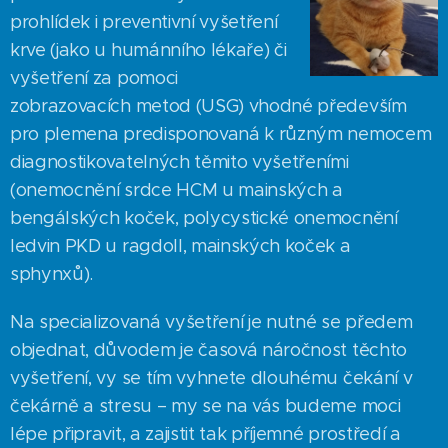
prohlídek i preventivní vyšetření
krve (jako u humánního lékaře) či
vyšetření za pomoci
zobrazovacích metod (USG) vhodné především
pro plemena predisponovaná k různým nemocem
diagnostikovatelných těmito vyšetřeními
(onemocnění srdce HCM u mainských a
bengálských koček, polycystické onemocnění
ledvin PKD u ragdoll, mainských koček a
sphynxů).
Na specializovaná vyšetření je nutné se předem
objednat, důvodem je časová náročnost těchto
vyšetření, vy se tím vyhnete dlouhému čekání v
čekárně a stresu – my se na vás budeme moci
lépe připravit, a zajistit tak příjemné prostředí a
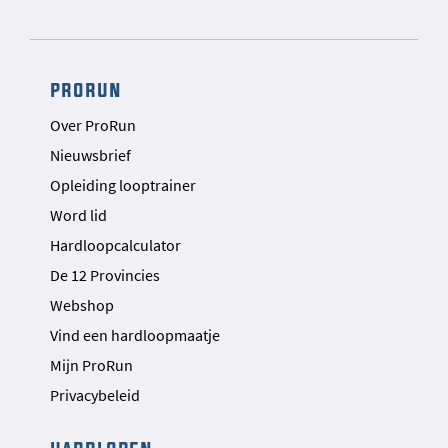
prorun
Over ProRun
Nieuwsbrief
Opleiding looptrainer
Word lid
Hardloopcalculator
De 12 Provincies
Webshop
Vind een hardloopmaatje
Mijn ProRun
Privacybeleid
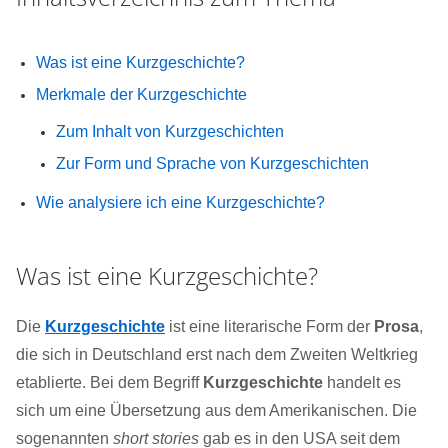
Was ist eine Kurzgeschichte?
Merkmale der Kurzgeschichte
Zum Inhalt von Kurzgeschichten
Zur Form und Sprache von Kurzgeschichten
Wie analysiere ich eine Kurzgeschichte?
Was ist eine Kurzgeschichte?
Die
Kurzgeschichte
ist eine literarische Form der
Prosa
,
die sich in Deutschland erst nach dem Zweiten Weltkrieg
etablierte. Bei dem Begriff
Kurzgeschichte
handelt es
sich um eine Übersetzung aus dem Amerikanischen. Die
sogenannten
short stories
gab es in den USA seit dem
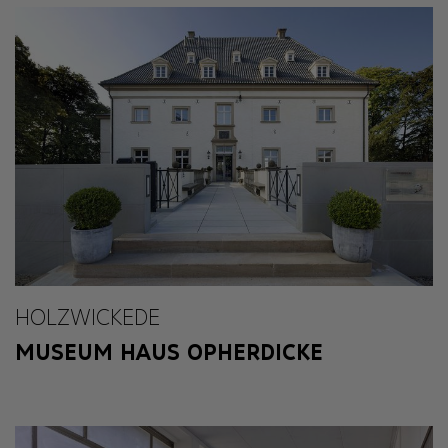
HOLZWICKEDE
MUSEUM HAUS OPHERDICKE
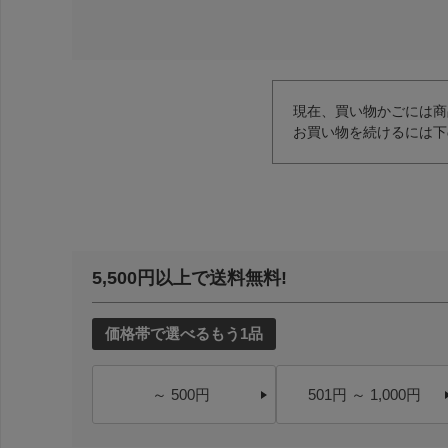
現在、買い物かごには商
お買い物を続けるには下
5,500円以上で送料無料!
価格帯で選べるもう1品
～ 500円
501円 ～ 1,000円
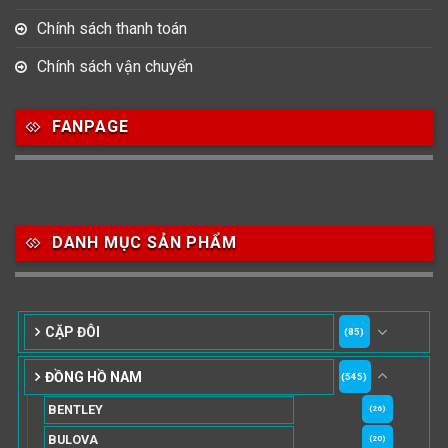
Chính sách thanh toán
Chính sách vận chuyển
FANPAGE
DANH MỤC SẢN PHẨM
CẶP ĐÔI
(85)
ĐỒNG HỒ NAM
(545)
BENTLEY
(26)
BULOVA
(20)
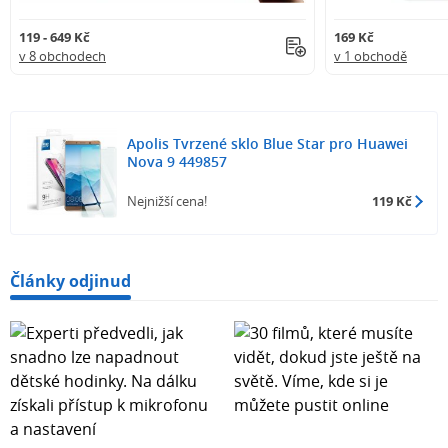
119 - 649 Kč
169 Kč
v 8 obchodech
v 1 obchodě
Apolis Tvrzené sklo Blue Star pro Huawei
Nova 9 449857
Nejnižší cena!
119 Kč
Články odjinud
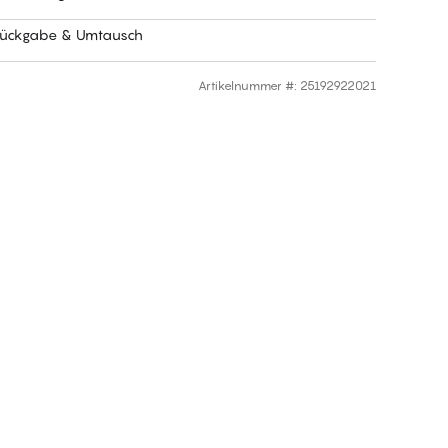
Rückgabe & Umtausch
Artikelnummer #
:
25192922021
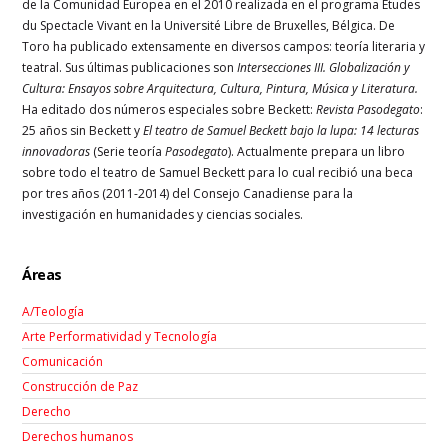
de la Comunidad Europea en el 2010 realizada en el programa Études
du Spectacle Vivant en la Université Libre de Bruxelles, Bélgica. De
Toro ha publicado extensamente en diversos campos: teoría literaria y
teatral. Sus últimas publicaciones son
Intersecciones III. Globalización y
Cultura: Ensayos sobre Arquitectura, Cultura, Pintura, Música y Literatura.
Ha editado dos números especiales sobre Beckett:
Revista Pasodegato
:
25 años sin Beckett y
El teatro de Samuel Beckett bajo la lupa: 14 lecturas
innovadoras
(Serie teoría
Pasodegato
). Actualmente prepara un libro
sobre todo el teatro de Samuel Beckett para lo cual recibió una beca
por tres años (2011-2014) del Consejo Canadiense para la
investigación en humanidades y ciencias sociales.
Áreas
A/Teología
Arte Performatividad y Tecnología
Comunicación
Construcción de Paz
Derecho
Derechos humanos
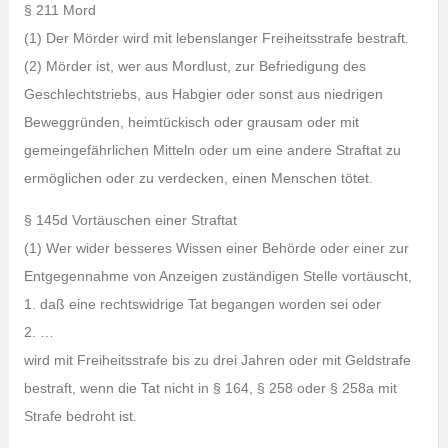
§ 211 Mord
(1) Der Mörder wird mit lebenslanger Freiheitsstrafe bestraft.
(2) Mörder ist, wer aus Mordlust, zur Befriedigung des
Geschlechtstriebs, aus Habgier oder sonst aus niedrigen
Beweggründen, heimtückisch oder grausam oder mit
gemeingefährlichen Mitteln oder um eine andere Straftat zu
ermöglichen oder zu verdecken, einen Menschen tötet.
§ 145d Vortäuschen einer Straftat
(1) Wer wider besseres Wissen einer Behörde oder einer zur
Entgegennahme von Anzeigen zuständigen Stelle vortäuscht,
1. daß eine rechtswidrige Tat begangen worden sei oder
2. …
wird mit Freiheitsstrafe bis zu drei Jahren oder mit Geldstrafe
bestraft, wenn die Tat nicht in § 164, § 258 oder § 258a mit
Strafe bedroht ist.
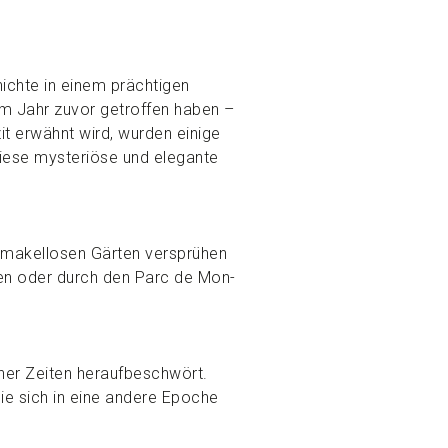
hichte in einem prächtigen
im Jahr zuvor getroffen haben –
t erwähnt wird, wurden einige
diese mysteriöse und elegante
n makellosen Gärten versprühen
ten oder durch den Parc de Mon-
ener Zeiten heraufbeschwört.
ie sich in eine andere Epoche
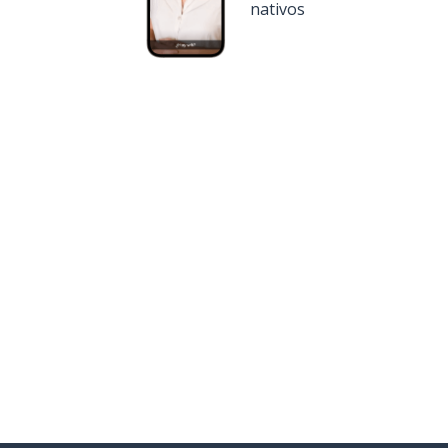
nativos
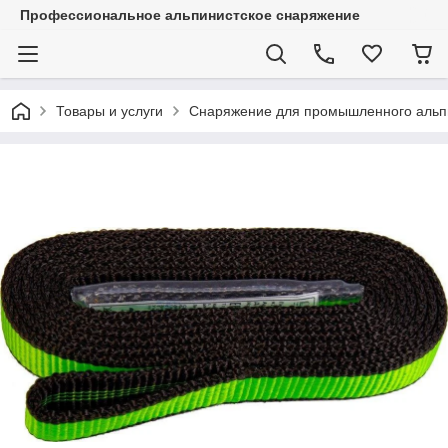
Профессиональное альпинистское снаряжение
Товары и услуги
Снаряжение для промышленного альп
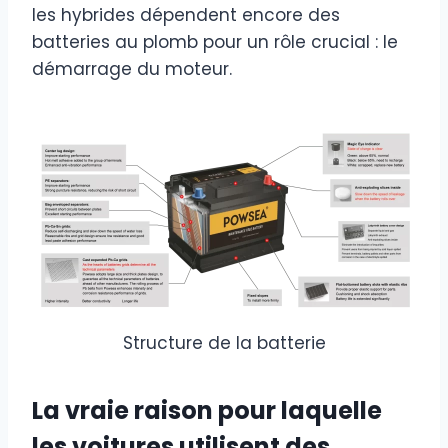
les hybrides dépendent encore des
batteries au plomb pour un rôle crucial : le
démarrage du moteur.
Structure de la batterie
La vraie raison pour laquelle
les voitures utilisent des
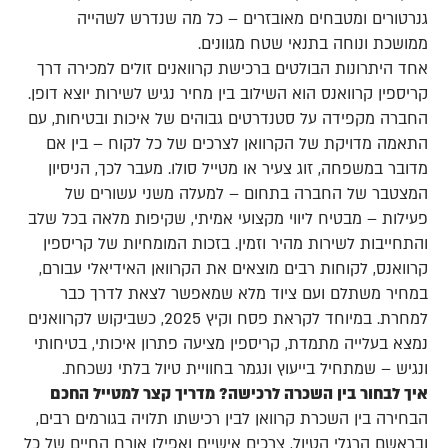
גנרטורים ומטבחים מאובזרים – כל מה שנדרש לשהייה
ממושכת ונוחה בתנאי שטח מגוונים.
אחד היתרונות הבולטים ברכישת קרוואנים זולים למכירה דרך
קריספין קרוואנס הוא השילוב בין מחיר נגיש לשירות יוצא דופן.
החברה מקפידה על סטנדרטים גבוהים של איכות ובטיחות, עם
התאמה מדויקת של הקרוואן לצרכים של כל לקוח – בין אם
מדובר במשפחה, זוג צעיר או מטייל סולו. מעבר לכך, הניסיון
המצטבר של החברה בתחום – למעלה משני עשורים של
פעילות – מבטיח ליווי מקצועי אמיתי, שקיפות מלאה בכל שלב
והתחייבות לשירות מהיר וזמין. בזכות המומחיות של קריספין
קרוואנס, לקוחות רבים מוצאים את הקרוואן האידיאלי עבורם,
במחיר משתלם ועם ציוד מלא שמאפשר לצאת לדרך כבר
למחרת. במיוחד לקראת פסח וקיץ 2025, כשביקוש לקרוואנים
נמצא בעלייה מתמדת, קריספין מציעה פתרון איכותי, בטיחותי
ונגיש – שמתחיל בייעוץ ונגמר בחוויית טיול בלתי נשכחת.
איך לבחור בין השכרה לרכישה? מדריך קצר למטייל החכם
הבחירה בין השכרת קרוואן לבין רכישתו תלויה בגורמים רבים,
ובראשם הרגלי הטיול, צרכים אישיים ואפילו אורח החיים של כל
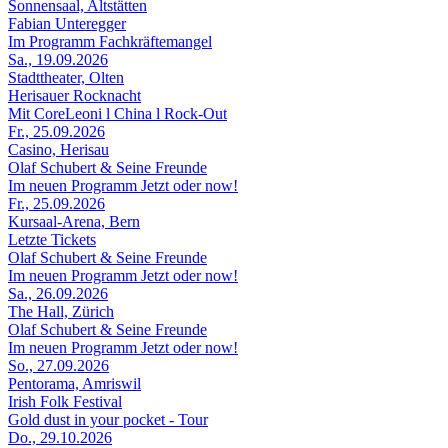
Sonnensaal, Altstätten
Fabian Unteregger
Im Programm Fachkräftemangel
Sa., 19.09.2026
Stadttheater, Olten
Herisauer Rocknacht
Mit CoreLeoni l China l Rock-Out
Fr., 25.09.2026
Casino, Herisau
Olaf Schubert & Seine Freunde
Im neuen Programm Jetzt oder now!
Fr., 25.09.2026
Kursaal-Arena, Bern
Letzte Tickets
Olaf Schubert & Seine Freunde
Im neuen Programm Jetzt oder now!
Sa., 26.09.2026
The Hall, Zürich
Olaf Schubert & Seine Freunde
Im neuen Programm Jetzt oder now!
So., 27.09.2026
Pentorama, Amriswil
Irish Folk Festival
Gold dust in your pocket - Tour
Do., 29.10.2026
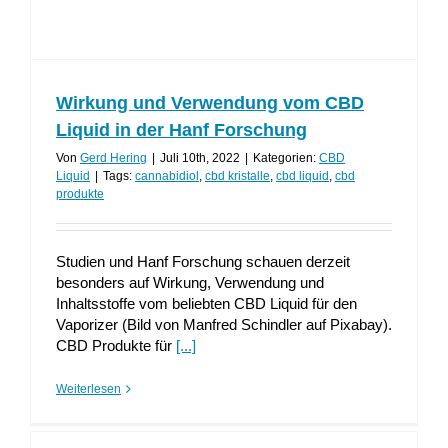
Wirkung und Verwendung vom CBD
Liquid in der Hanf Forschung
Von
Gerd Hering
|
Juli 10th, 2022
|
Kategorien:
CBD
Liquid
|
Tags:
cannabidiol
,
cbd kristalle
,
cbd liquid
,
cbd
produkte
Studien und Hanf Forschung schauen derzeit
besonders auf Wirkung, Verwendung und
Inhaltsstoffe vom beliebten CBD Liquid für den
Vaporizer (Bild von Manfred Schindler auf Pixabay).
CBD Produkte für
[...]
Weiterlesen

## Goal of the exercise
Where a line of the data holds the word "pour", copy that line.

## Expected output
batteries au plomb pour un rôle crucial : le
La vraie raison pour laquelle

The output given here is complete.